Out and about, that's what she needed to be doing. Jennie didn't have the excuse of muscle aches anymore, and while she still didn't look completely human, it was better than what she was at the beginning of the week. And as she had been assured, no one cared what she looked like anyway. Which only served to make her feel like an overreacting twit.

After talking to her respective teachers, and collecting promises that she still would be able to graduate on time, she headed back up to the student wing. There was someone she needed to check on. Kyle seemed fine, on the surface anyway. And Jennie wanted to give it a bit of distance before she tried to talk to him in person, because the alpha thing was still upsetting. That left Marius, whom she hadn't seen or spoken to all week.

Kyle's roommate let her into the boy's suite with a nod, and then disappeared back into his own room. Jennie went to the door across the room and tentatively knocked. "Marius? It's me."

"Enter." The door opened to reveal Marius in the process of depositing the last of some errant laundry into his hamper. He straightened at her entrance, hair shifting across his face. With the exception of the shadows beneath them he was back to normal, which he expected was the least sort of benefit he should be getting out of a system made to process changes. Jennie, he observed, did not appear to be going at quite at the same speed.

"Mornin'," he said, stepping away from the hamper. "How've you been bearin' up, then?"

Jennie gave him an elaborate shrug. "As well as I can, I guess. Glad to see some progress at least." As she had noted in the mirror that morning, her eyes were now a strange light green instead of yellow, which meant the blue was starting to creep back. The claws were also noticeably less pointy. She'd had to lock herself in the bathroom and have a very small moment from relief.

"You? You've been awful quiet," she shut the door behind her.

Marius turned to his desk to stack some of the loose notes. "Talked to the prof a bit, as one does in times of trauma. An' of course the various concerned staff, or at least in as many as they've ascertained amongst themselves would be perceived as friendly concern rather than smothering. Not sure as I feel comfortable with the concept of outsider therapy, kind as the offer was. I contend the mysterious workings of my mind should be allowed to remain as mysterious as possible." He lifted an apple from his desk to inspect it for a moment. It spun as he flipped it underhand into the air and, just as quickly, snatched it back down again. "I have, quite literally, been receivin' one of these a day. Or the suite's counter, that is. It is convenient. Bein' quite the contested fruit in this flat it has drastically reduced the contention between Kyle an' myself."
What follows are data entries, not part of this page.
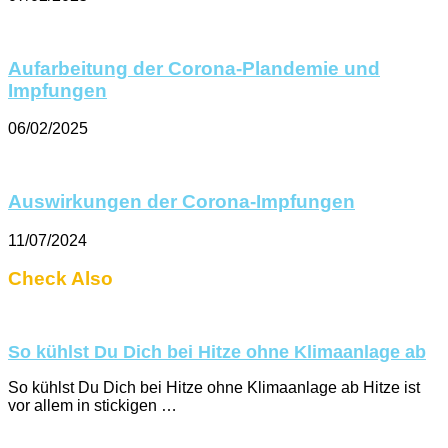
Aufarbeitung der Corona-Plandemie und
Impfungen
06/02/2025
Auswirkungen der Corona-Impfungen
11/07/2024
Check Also
So kühlst Du Dich bei Hitze ohne Klimaanlage ab
So kühlst Du Dich bei Hitze ohne Klimaanlage ab Hitze ist
vor allem in stickigen …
"Yeah, better things to fight over at least." That so didn't answer her question. "Good to see that they're looking after you guys, though. I think I've scared the teen girl squad off what with my repeated insistence on being left alone. At least until the twitchiness goes away." Jennie stepped a little further into the room and had to fight the urge to adjust his desk lamp. "But seriously, how are you? I promise to be honest if you are."

Marius glanced at her from beneath the curls of his dark hair as he clicked open a binder. "I should hope you'd be honest under all circumstances. Exemplary as I am, perhaps this is one lead you should give a miss. We have seen that unfortunate ideas lie down the alternative. But no worries. I am fine. Recall I have the benefit of previous experience." The rogue pages were inserted onto the rings with precise care. The boy shut the folder with finality. "Copious, even."
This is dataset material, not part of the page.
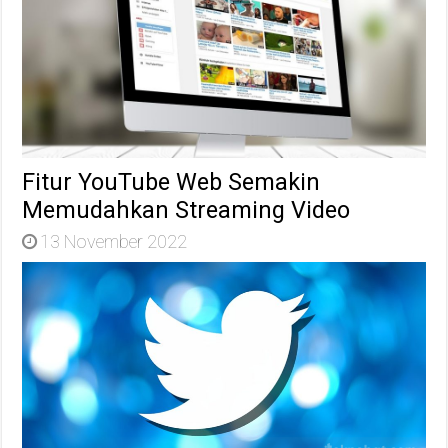
Fitur YouTube Web Semakin
Memudahkan Streaming Video
13 November 2022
"Lies," Jennie said before she could stop herself. "One of the things that has been making me crazy this past week is you." She gestured with one half-clawed hand. "You talk, at great length. About anything and everything. You did it to keep me from hideously freaking out. Yet now you request alone time in brief sentences and want to stay in the medlab? Seriously. I know you better than you give me credit for. You're not fine. You can deny it up and down the halls to whomever you want, but not to me. Please. Extend me that courtesy."

Marius paused, the tips of his fingers resting on the surface of the binder.

"Yes," he said, "I do talk. It is a skill of mine." The Australian's yellow eyes were fixed on the wall he'd set his desk against. His stance was very carefully still. "An' given my long and esteemed history of performance I should think I'm entitled respect for the odd moment of desired quiet. Rare as those may be."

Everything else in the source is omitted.